Shuts down a clock and returns its resources to the system.

refclock_transmit - simulate the transmit procedure

Implements the NTP transmit procedure for a reference clock. This provides a mechanism to call the driver at the NTP poll interval, as well as provides a reachability mechanism to detect a broken radio or other madness.

refclock_process - insert a sample in the circular buffer

Saves the offset computed from the on-time timestamp and the days, hours, minutes, seconds and nanoseconds in the circular buffer. Note that no provision is included for the year, as provided by some (but not all) radio clocks. Ordinarily, the year is implicit in the Unix file system and hardware/software clock support, so this is ordinarily not a problem.

refclock_receive - simulate the receive and packet procedures

Simulates the NTP receive and packet procedures for a reference clock. This provides a mechanism in which the ordinary NTP filter, selection and combining algorithms can be used to suppress misbehaving radios and to mitigate between them when more than one is available for backup.

refclock_gtraw, refclock_gtlin - read the buffer and on-time timestamp

These routines return the data received from the clock and the on-time timestamp. The refclock_gtraw routine returns a batch of one or more characters returned by the Unix terminal routines in raw mode.
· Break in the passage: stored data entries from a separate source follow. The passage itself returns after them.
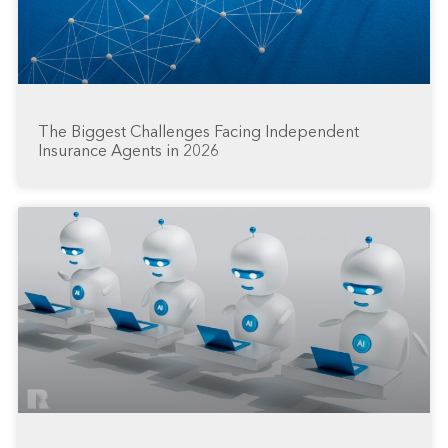
The Biggest Challenges Facing Independent
Insurance Agents in 2026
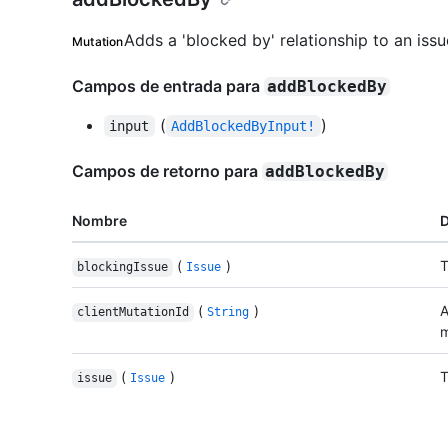
Adds a 'blocked by' relationship to an issu
Mutation
Campos de entrada para
addBlockedBy
(
)
input
AddBlockedByInput!
Campos de retorno para
addBlockedBy
Nombre
D
(
)
T
blockingIssue
Issue
(
)
A
clientMutationId
String
m
(
)
T
issue
Issue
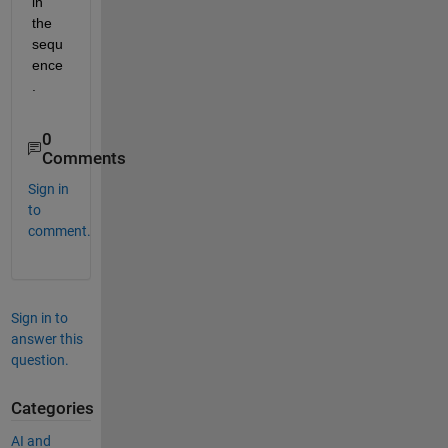
in 
the 
sequ
ence
.
0
Comments
Sign in
to
comment.
Sign in to
answer this
question.
Categories
AI and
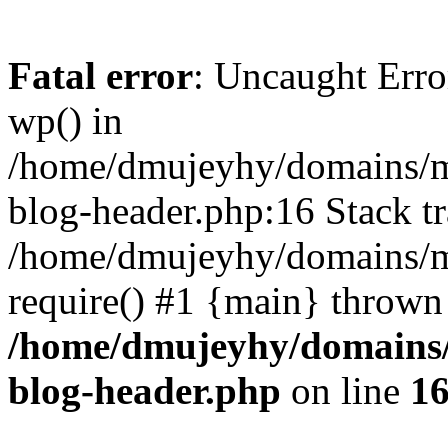
Fatal error
: Uncaught Erro
wp() in
/home/dmujeyhy/domains/mi
blog-header.php:16 Stack tr
/home/dmujeyhy/domains/mi
require() #1 {main} thrown
/home/dmujeyhy/domains/
blog-header.php
on line
1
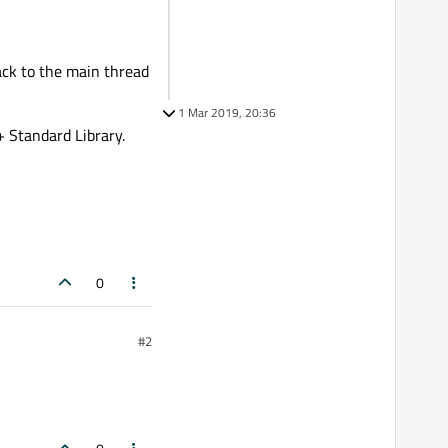
back to the main thread
1 Mar 2019, 20:36
+ Standard Library.
0
#2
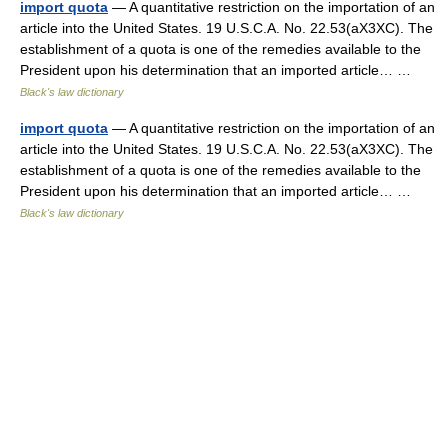
import quota
— A quantitative restriction on the importation of an
article into the United States. 19 U.S.C.A. No. 22.53(aX3XC). The
establishment of a quota is one of the remedies available to the
President upon his determination that an imported article… …
Black's law dictionary
import quota
— A quantitative restriction on the importation of an
article into the United States. 19 U.S.C.A. No. 22.53(aX3XC). The
establishment of a quota is one of the remedies available to the
President upon his determination that an imported article… …
Black's law dictionary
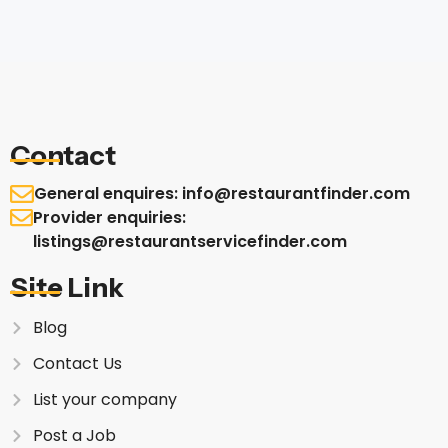
Contact
General enquires: info@restaurantfinder.com
Provider enquiries:
listings@restaurantservicefinder.com
Site Link
Blog
Contact Us
List your company
Post a Job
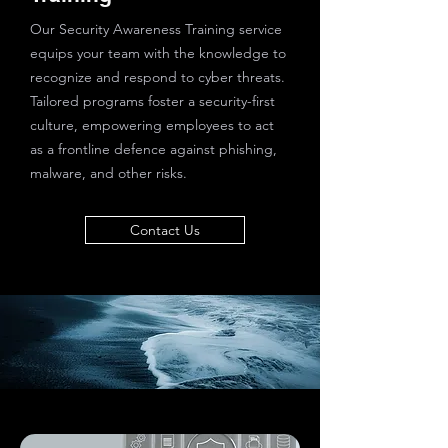
Our Security Awareness Training service
equips your team with the knowledge to
recognize and respond to cyber threats.
Tailored programs foster a security-first
culture, empowering employees to act
as a frontline defence against phishing,
malware, and other risks.
Contact Us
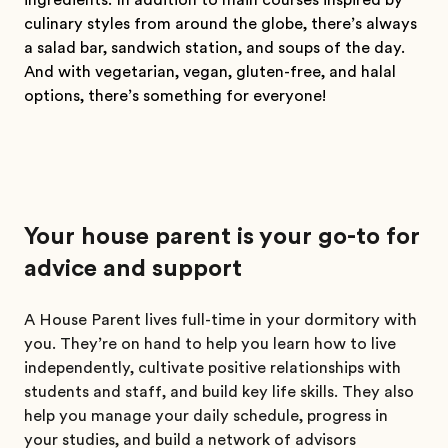
ingredients. In addition to main courses inspired by
culinary styles from around the globe, there’s always
a salad bar, sandwich station, and soups of the day.
And with vegetarian, vegan, gluten-free, and halal
options, there’s something for everyone!
Your house parent is your go-to for
advice and support
A House Parent lives full-time in your dormitory with
you. They’re on hand to help you learn how to live
independently, cultivate positive relationships with
students and staff, and build key life skills. They also
help you manage your daily schedule, progress in
your studies, and build a network of advisors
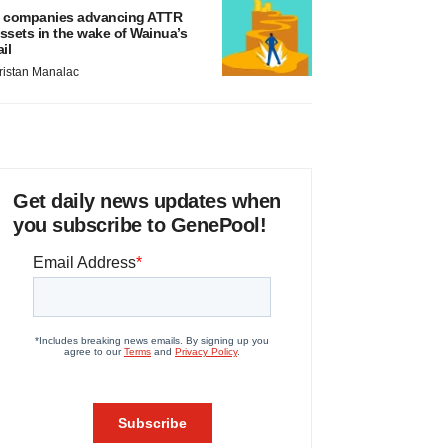
 companies advancing ATTR
ssets in the wake of Wainua’s
ail
ristan Manalac
Get daily news updates when
you subscribe to GenePool!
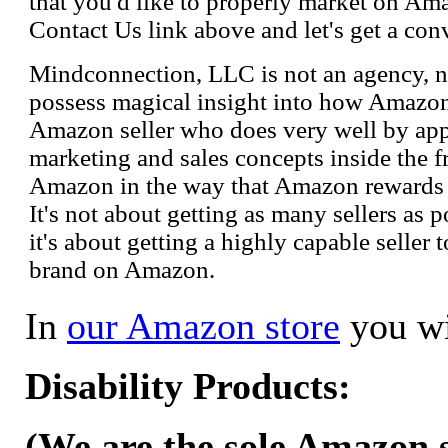
that you'd like to properly market on Ama
Contact Us link above and let's get a con
Mindconnection, LLC is not an agency, n
possess magical insight into how Amazo
Amazon seller who does very well by appl
marketing and sales concepts inside the 
Amazon in the way that Amazon rewards s
It's not about getting as many sellers as
it's about getting a highly capable seller 
brand on Amazon.
In
our Amazon store
you wi
Disability Products:
(We are the sole Amazon se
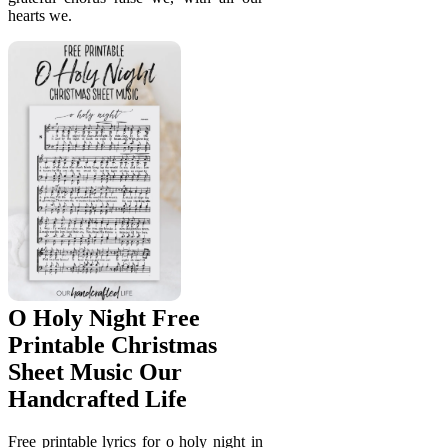
hearts we.
O Holy Night Free
Printable Christmas
Sheet Music Our
Handcrafted Life
Free printable lyrics for o holy night in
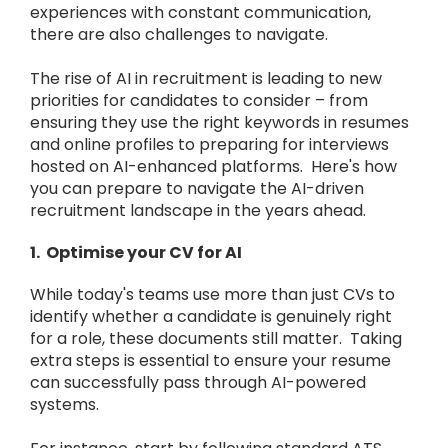
experiences with constant communication,
there are also challenges to navigate.
The rise of AI in recruitment is leading to new
priorities for candidates to consider – from
ensuring they use the right keywords in resumes
and online profiles to preparing for interviews
hosted on AI-enhanced platforms. Here's how
you can prepare to navigate the AI-driven
recruitment landscape in the years ahead.
1. Optimise your CV for AI
While today's teams use more than just CVs to
identify whether a candidate is genuinely right
for a role, these documents still matter. Taking
extra steps is essential to ensure your resume
can successfully pass through AI-powered
systems.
The refclock_gtlin routine removes the parity bit and control characters and returns all the characters up to and including the line terminator. Either routine returns the number of characters delivered.

refclock_open - open a serial port for reference clock

Opens a serial port for I/O and sets default options. It returns the file descriptor if success and zero if failure.
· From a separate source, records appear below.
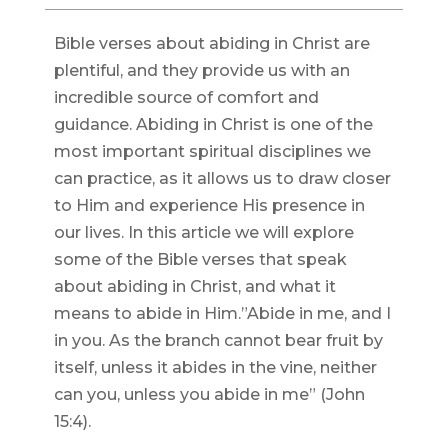
Bible verses about abiding in Christ are
plentiful, and they provide us with an
incredible source of comfort and
guidance. Abiding in Christ is one of the
most important spiritual disciplines we
can practice, as it allows us to draw closer
to Him and experience His presence in
our lives. In this article we will explore
some of the Bible verses that speak
about abiding in Christ, and what it
means to abide in Him.”Abide in me, and I
in you. As the branch cannot bear fruit by
itself, unless it abides in the vine, neither
can you, unless you abide in me” (John
15:4).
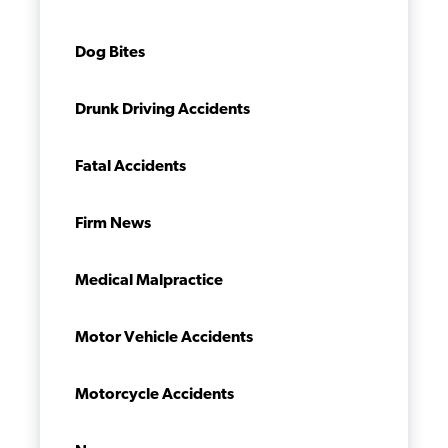
Dog Bites
Drunk Driving Accidents
Fatal Accidents
Firm News
Medical Malpractice
Motor Vehicle Accidents
Motorcycle Accidents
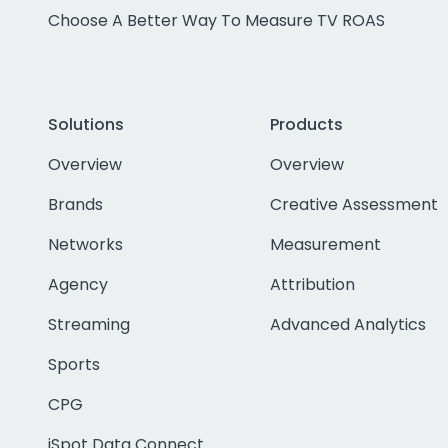
Choose A Better Way To Measure TV ROAS
Solutions
Products
Overview
Overview
Brands
Creative Assessment
Networks
Measurement
Agency
Attribution
Streaming
Advanced Analytics
Sports
CPG
iSpot Data Connect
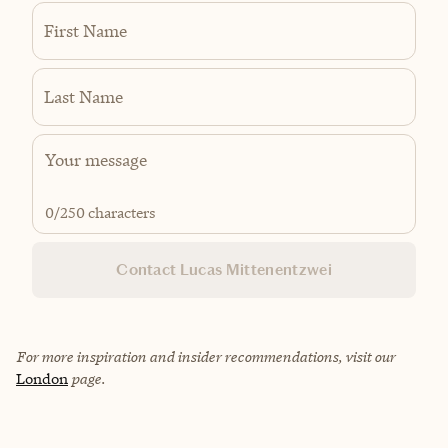
First Name
Last Name
0
/250 characters
Contact Lucas Mittenentzwei
For more inspiration and insider recommendations, visit our
London
page.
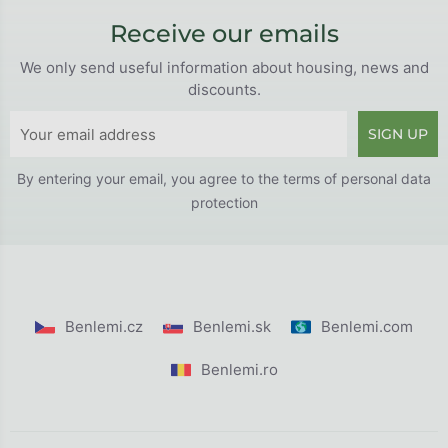
Receive our emails
We only send useful information about housing, news and
discounts.
SIGN UP
By entering your email, you agree to the
terms of personal data
protection
Benlemi.cz
Benlemi.sk
Benlemi.com
Benlemi.ro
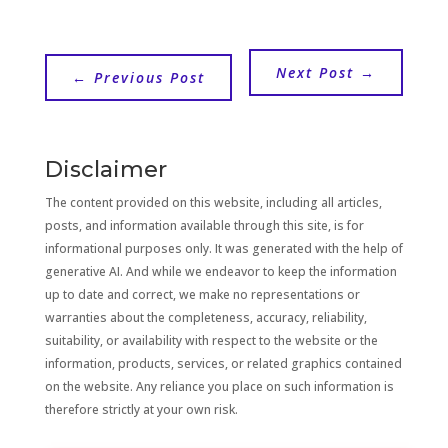
Next Post
→
←
Previous Post
Disclaimer
The content provided on this website, including all articles,
posts, and information available through this site, is for
informational purposes only. It was generated with the help of
generative AI. And while we endeavor to keep the information
up to date and correct, we make no representations or
warranties about the completeness, accuracy, reliability,
suitability, or availability with respect to the website or the
information, products, services, or related graphics contained
on the website. Any reliance you place on such information is
therefore strictly at your own risk.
refclock_ioctl - set serial port control functions

Attempts to hide the internal, system-specific details of serial ports. It can handle POSIX (termios), SYSV (termio) and BSD (sgtty) interfaces with varying degrees of success. The routine returns one if success and zero if failure.

refclock_ppsapi

Initializes the Pulse-per-Second interface (see below).

refclock_pps

Called once per second to read the latest PPS offset and save it in the circular buffer (see below).
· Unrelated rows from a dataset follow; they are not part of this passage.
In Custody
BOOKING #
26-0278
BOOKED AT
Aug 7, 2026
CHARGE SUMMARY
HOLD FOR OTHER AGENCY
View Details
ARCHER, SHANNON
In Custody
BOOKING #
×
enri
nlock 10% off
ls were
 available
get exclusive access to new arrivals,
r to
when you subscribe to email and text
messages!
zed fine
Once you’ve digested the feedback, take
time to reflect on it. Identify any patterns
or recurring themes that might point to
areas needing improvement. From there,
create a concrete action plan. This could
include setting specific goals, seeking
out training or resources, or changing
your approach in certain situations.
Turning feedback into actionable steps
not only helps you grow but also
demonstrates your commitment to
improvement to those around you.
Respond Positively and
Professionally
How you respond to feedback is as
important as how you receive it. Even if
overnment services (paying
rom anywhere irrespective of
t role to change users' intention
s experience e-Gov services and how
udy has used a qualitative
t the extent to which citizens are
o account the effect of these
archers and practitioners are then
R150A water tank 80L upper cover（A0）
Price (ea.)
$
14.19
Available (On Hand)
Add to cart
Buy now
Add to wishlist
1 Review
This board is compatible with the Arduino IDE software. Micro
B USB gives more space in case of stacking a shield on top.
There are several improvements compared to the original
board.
8. Pulse-per-Second Interface

When the Pulse-per-Second Application Interface (RFC 2783) is present, a compact PPS interface is available to all drivers. See the Mitigation Rules and the Prefer Peer page for further information. To use this interface, include the timeppps.h and refclock_pps.h header files and define the refclock_ppsctl structure in the driver private storage. The timepps.h file is specific to each operating system and may not be available for some systems.

To use the interface, call refclock_ppsapi from the startup routine passing the device file descriptor and refclock_ppsctl structure pointer. Then, call refclock_pps from the timer routine passing the association pointer and refclock_ppsctl structure pointer. See the refclock_pps.c file for examples and calling sequences. If the PPS signal is valid, the offset sample will be save in the circular buffer and a bit set in the association flags word indicating the sample is valid and the driver an be selected as a PPS peer. If this bit is set when the poll routine is called, the driver calls the refclock_receive routine to process the samples in the circular buffer and update the system clock.